Monday, 22 February 2010

Curly Hair - How To

I had a recent custom order where the customer requested curly hair, now whilst you can get wavy mohair, properly curly is not so easy to find, so I thought I might have to be a bit ingenious about how I achieved properly curly hair.

The customer had chosen a Luca sculpt as a gift for her daughter and requested green eyes, handrooted eyelashes and closely rooted dark brown hair, long enough to tie in bunches but with curls.

So this is how I did it.

Obviously with mohair you could use curlers or tongs but the curls may just drop out and I wanted something a bit more permanent, plus curlers were a bit too big for the hair so I had a moment of genius and thought why not use straws and hair grips.

What I used:
A handful of straws
Hair grips (1 per curler)
Setting Lotion
Spray Bottle

I wasn't entirely sure about the setting lotion so I used a solution of about 1 part setting lotion to 4 parts water and used a spray bottle to apply it to the hair.

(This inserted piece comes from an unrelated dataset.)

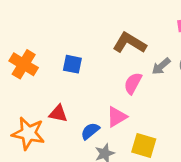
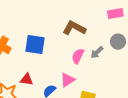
blue square: (72, 64) -> (35, 45), size x1.5
gray arrow: (161, 66) -> (97, 52), moved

I cut the straws into 1inch - 1.5 inch pieces but you could use longer pieces of straw and I also found that the type of straw you use make a difference, the straws you get in McDonalds are slightly bigger in diameter and give really nice fat curls whereas drinks straws from Tesco give smaller tighter curls.

Part the hair into small segments and use your water/setting lotion spray to spray each segment.

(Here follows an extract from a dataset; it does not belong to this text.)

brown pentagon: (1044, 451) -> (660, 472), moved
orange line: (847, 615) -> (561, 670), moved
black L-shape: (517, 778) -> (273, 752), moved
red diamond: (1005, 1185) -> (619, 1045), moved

I also found there were two ways to achieve nice curls, one was to twist each segment of hair before rolling it up on a length of straw.
Twisting the hair before rolling it gives a nice dropped ringlet effect which is very charming but doesn't hold as well as flat rollering.

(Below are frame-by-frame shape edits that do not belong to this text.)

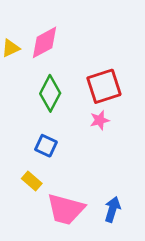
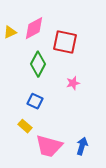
red square: (104, 86) -> (65, 42), moved, turned 30

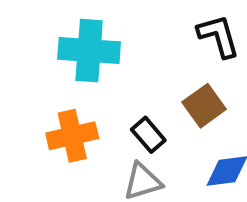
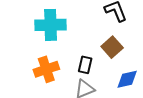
black rectangle: (148, 135) -> (85, 65), turned 60

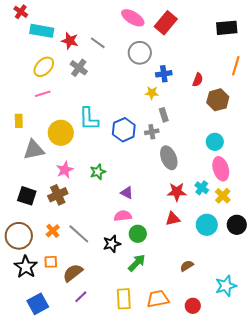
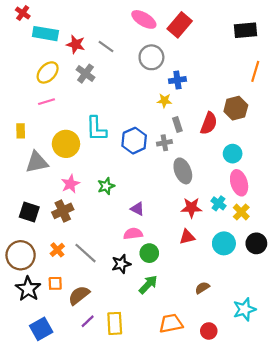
red semicircle: (198, 80) -> (209, 123), moved, size x1.5
yellow rectangle: (124, 299) -> (115, 323), moved

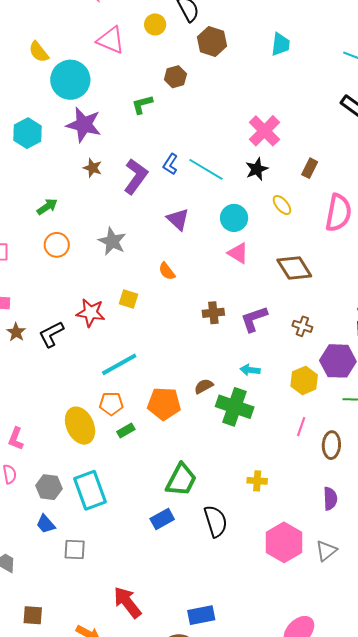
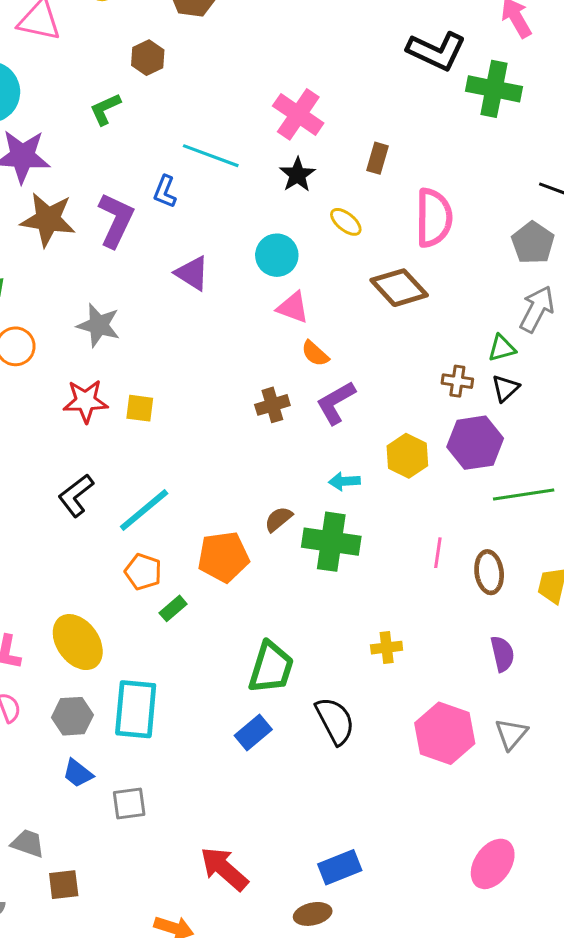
brown star: (93, 168) -> (48, 219), size x1.8
cyan line: (206, 169) -> (211, 156), moved
brown diamond: (294, 268) -> (399, 288), moved
orange semicircle: (167, 271) -> (315, 354), moved
red star: (91, 313) -> (86, 401), moved
brown cross: (302, 326) -> (457, 381), moved
black L-shape: (51, 334) -> (76, 495), moved
yellow hexagon: (304, 380) -> (407, 456), moved
orange pentagon: (111, 404) -> (143, 572), turned 30
yellow ellipse: (80, 426) -> (78, 642), moved
cyan rectangle: (90, 490) -> (136, 709), turned 36
brown square: (33, 615) -> (64, 885), moved

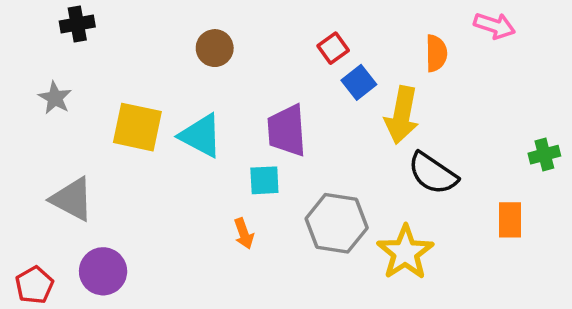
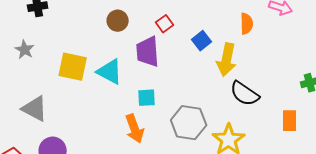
red square: (333, 48) -> (165, 24), moved
purple trapezoid: (287, 131) -> (148, 52), moved
orange arrow: (244, 234) -> (135, 129), size x1.6

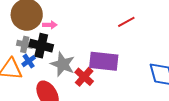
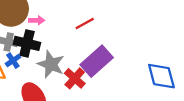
red line: (126, 22) -> (85, 24), moved
purple rectangle: (104, 61) -> (97, 61), turned -48

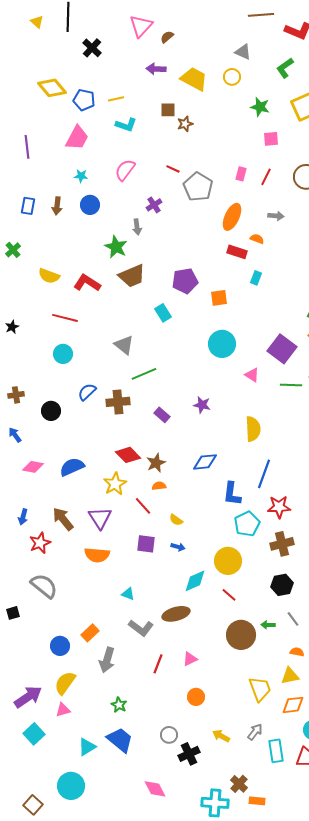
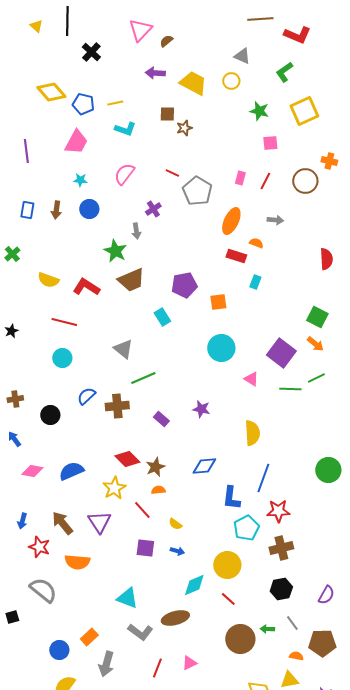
red star: (40, 543) -> (39, 547), turned -30
orange semicircle: (97, 555) -> (77, 562), moved
cyan triangle: (128, 594) -> (127, 598), size x1.6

Continue all the way around the head, stick with small segments of hair and spray well each time, until the whole head is done.

Spray the curled hair with a mist of your water/setting lotion mix.
Once you've sprayed the hair the best thing to do is just to let it dry out naturally.

When you take the curlers out don't comb them out, it will make the hair frizzy, separate the curls gently with your fingers.

Tuesday, 2 February 2010

It Was All Fun At The Fair

The morning was cold, so cold I had to scrape ice off the car and Cassie and I shivered for the 5 minute drive to McDonalds where we captured breakfast bagels (YUM!!!) before setting off for the fair venue.

You know when you have a good friend in someone when they are prepared to drag their carcass out of bed on a Sunday morning at silly o'clock to help you set up and run a stand at a craft fair.
The venue was really easy to find, always a bonus for the geographically challenged like myself and unloading, a breeze we could pull up right outside and just trundle everything inside. So important when you have a stand to set up and tons of stuff to bring in and you're half asleep from lack of sleep from anxiety and excitement.

I really loved the venue, outside great parking and easy access and inside a big airy room with lots of space to maneouvre and bonus 2 bars! We only had one table to organise so it wasn't terribly long before we were all set and even had time to spare to have a chat with another reborn artist who also had a table.

The day was mostly busy with a steady stream of visitors who showed, on the whole, a lot of positive interest in the dolls and were keen to ask questions about how much work goes into a doll and were quite shocked at the estimate of 120 hours of painstaking work.

Cassie and myself took turns to take a little wander around the rest of the show and there were so many wonderful things to see and buy, Cassie was particularly taken by a range of childrens clothing and I was in awe of some pottery and some mosaic glass art that was there for sale.

One of my mini's was lucky enough to find herself a new home with a very sweet lady who seemed particularly taken with the doll art.

By the time the event ended (4pm) I was feeling rather pooped and more than ready to pack up, head home and order a Chinese, mmmm Sweet and Sour Chicken Hong Kong Style, so so good!